À l’automne de 1896, c’est encore à Proulx, ainsi qu’à Gustave-Adolphe Drolet, ancien zouave pontifical, que fait appel Wilfrid Laurier pour défendre auprès du Vatican le bien-fondé du règlement qu’il négocie avec le gouvernement de Thomas Greenway sur la question des écoles du Manitoba. Laurier, qui vient d’être élu premier ministre du Canada, craint la réaction des évêques catholiques du Québec, lui qui a retardé, quand il était chef de l’opposition, l’adoption de la loi réparatrice qui aurait amené le Manitoba à rétablir le double système d’enseignement public confessionnel, en arguant que la question des écoles devait d’abord faire l’objet d’une enquête et qu’il fallait s’assurer que tous les moyens de conciliation avaient été épuisés. Armé de ses Documents pour servir à l’intelligence de la question des écoles du Manitoba […], publié à Rome en 1896, Proulx dénonce l’intervention du clergé dans les dernières élections [V. Louis-François Laflèche], insiste sur le fait que le règlement est approuvé par la population en général et demande l’envoi d’un délégué apostolique pour juger de la situation. Même si la hiérarchie catholique du Québec dépêche aussi ses représentants pour contrecarrer l’action des deux délégués de Laurier, Rome se rendra finalement à la suggestion d’envoyer un délégué apostolique, en la personne de Mgr Rafael Merry del Val.

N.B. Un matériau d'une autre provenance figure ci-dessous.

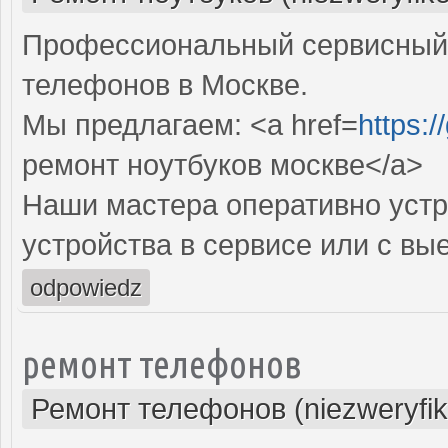
Профессиональный сервисный 
телефонов в Москве.
Мы предлагаем: <a href=
https:
ремонт ноутбуков москве</a>
Наши мастера оперативно устр
устройства в сервисе или с вы
odpowiedz
ремонт телефонов
Ремонт телефонов (niezweryfi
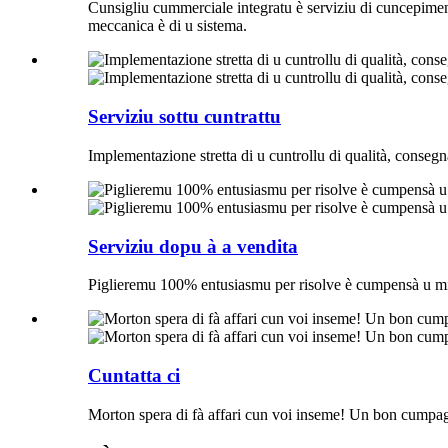
Cunsigliu cummerciale integratu è serviziu di cuncepimen
meccanica è di u sistema.
Serviziu sottu cuntrattu
Implementazione stretta di u cuntrollu di qualità, consegn
Serviziu dopu à a vendita
Piglieremu 100% entusiasmu per risolve è cumpensà u mili
Cuntatta ci
Morton spera di fà affari cun voi inseme! Un bon cumpag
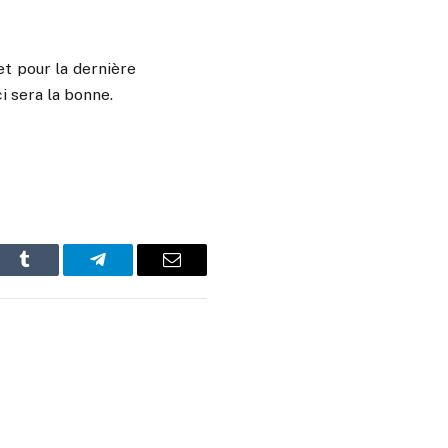
et pour la dernière
i sera la bonne.
In
Tumblr
Telegram
Email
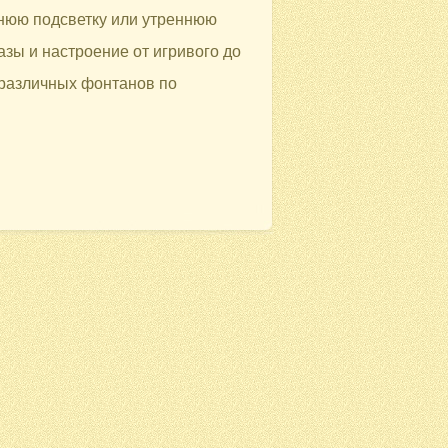
рнюю подсветку или утреннюю
зы и настроение от игривого до
 различных фонтанов по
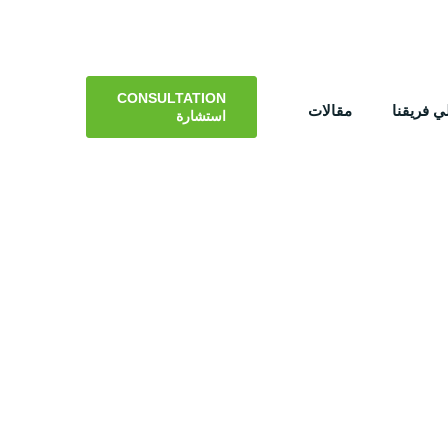
CONSULTATION
 فريقنا
مقالات
استشارة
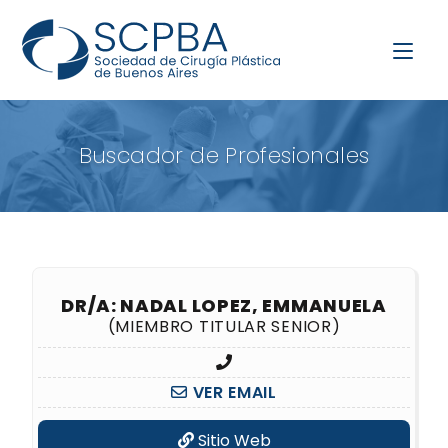
Buscador de Profesionales
DR/A: NADAL LOPEZ, EMMANUELA
(MIEMBRO TITULAR SENIOR)
VER EMAIL
Sitio Web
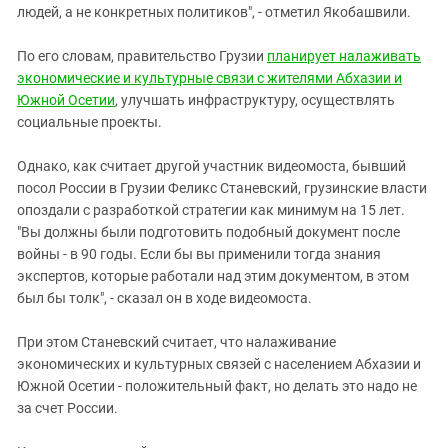
Южный Кавказ
людей, а не конкретных политиков", - отметил Якобашвили.
ЮФО
По его словам, правительство Грузии
планирует налаживать
экономические и культурные связи с жителями Абхазии и
Южной Осетии
, улучшать инфраструктуру, осуществлять
социальные проекты.
Однако, как считает другой участник видеомоста, бывший
посол России в Грузии Феликс Станевский, грузинские власти
опоздали с разработкой стратегии как минимум на 15 лет.
"Вы должны были подготовить подобный документ после
войны - в 90 годы. Если бы вы применили тогда знания
экспертов, которые работали над этим документом, в этом
был бы толк", - сказал он в ходе видеомоста.
При этом Станевский считает, что налаживание
экономических и культурных связей с населением Абхазии и
Южной Осетии - положительный факт, но делать это надо не
за счет России.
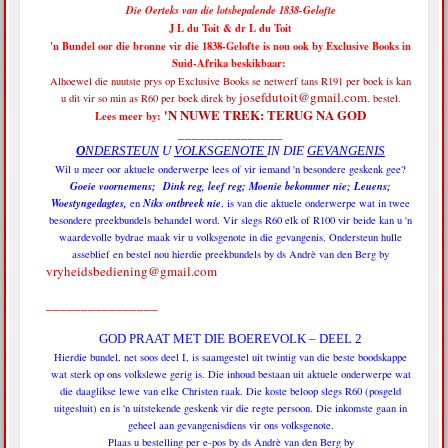
Die Oerteks van die lotsbepalende 1838-Gelofte
J L du Toit & dr L du Toit
'n Bundel oor die bronne vir die 1838-Gelofte is nou ook by Exclusive Books in
Suid-Afrika beskikbaar:
Alhoewel die nuutste prys op Exclusive Books se netwerf tans R191 per boek is
kan
josefdutoit@gmail.com
u dit vir so min as R60 per boek direk by
. bestel.
'N NUWE TREK: TERUG NA GOD
Lees meer by:
_______________
O
NDERSTEUN
U
VOLKSGENOTE
IN DIE
GEVANGENIS
Wil u meer oor aktuele onderwerpe lees of vir iemand 'n besondere geskenk gee?
Goeie voornemens; Dink reg, leef reg; Moenie bekommer nie; Leuens;
Woestyngedagtes,
Niks ontbreek nie
en
, is van die aktuele onderwerpe wat in twee
besondere preekbundels behandel word. Vir slegs R60 elk of R100 vir beide kan u 'n
waardevolle bydrae maak vir u volksgenote in die gevangenis. Ondersteun hulle
asseblief en bestel nou hierdie preekbundels by ds Andrè van den Berg by
vryheidsbediening@gmail.com
________________
GOD PRAAT MET DIE BOEREVOLK – DEEL 2
Hierdie bundel, net soos deel I, is saamgestel uit twintig van die beste boodskappe
wat sterk op ons volkslewe gerig is. Die inhoud bestaan uit aktuele onderwerpe wat
die daaglikse lewe van elke Christen raak. Die koste beloop slegs R60 (posgeld
uitgesluit) en is 'n uitstekende geskenk vir die regte persoon. Die inkomste gaan in
geheel aan gevangenisdiens vir ons volksgenote.
Plaas u bestelling per e-pos by ds Andrè van den Berg by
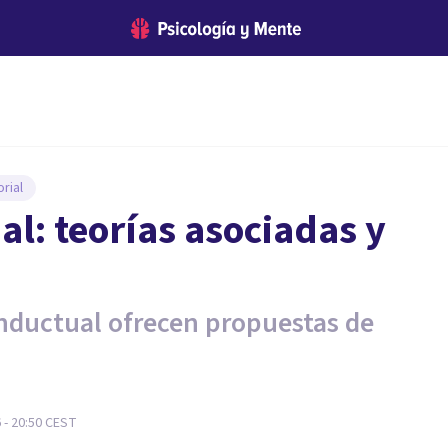
rial
l: teorías asociadas y
onductual ofrecen propuestas de
 - 20:50
CEST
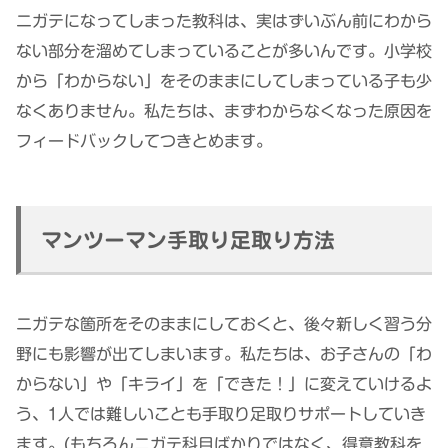
ニガテになってしまった教科は、実はずいぶん前にわから
ない部分を溜めてしまっていることが多いんです。小学校
から「わからない」をそのままにしてしまっている子も少
なくありません。私たちは、まずわからなくなった原因を
フィードバックしてつきとめます。
マンツーマン手取り足取り方法
ニガテな箇所をそのままにしておくと、後々新しく習う分
野にも影響が出てしまいます。私たちは、お子さんの「わ
からない」や「キライ」を「できた！」に変えていけるよ
う、1人では難しいことも手取り足取りサポートしていき
ます。(もちろんニガテ科目ばかりではなく、得意教科を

Dans sa dernière relation de voyage (Dans la ville éternelle […] (Montréal, 1897), usé par ses multiples travaux et missions, Jean-Baptiste Proulx se décrit ainsi : « 5 pieds et 6 pouces, gros, replet, cheveux grisonnants, frisés, yeux pochés, nez long, se faisant vieux ». Comme le soulignent ses chroniqueurs, entre autres l’abbé Élie-Joseph-Arthur Auclair, ce travailleur infatigable, ce « prêtre à l’esprit clair et au cœur généreux […] est de ceux que l’histoire ne peut, ni toujours, ni longtemps, ignorer tout à fait. Il a trop travaillé – il y a usé sa vie et il en est mort relativement jeune encore – à ce qu’il croyait être le bien et le progrès de sa race pour qu’on persiste à le tenir dans un oubli, que le besoin d’apaisement a pu d’abord expliquer jusqu’à un certain point, mais qui, à la longue, deviendrait injuste et même cruel. »
Gilles Dorion
Ref. : Gilles Dorion, « PROULX, JEAN-BAPTISTE (1846-1904) », dans Dictionnaire biographique du Canada, vol. 13, Université Laval/University of Toronto, 2003– , consulté le 13 févr. 2014, – http://www.biographi.ca/fr/bio/proulx_jean_baptiste_1846_1904_13F.html.
P.S. Une rue à Longueuil porte le nom PROULX en souvenir de ce prêtre.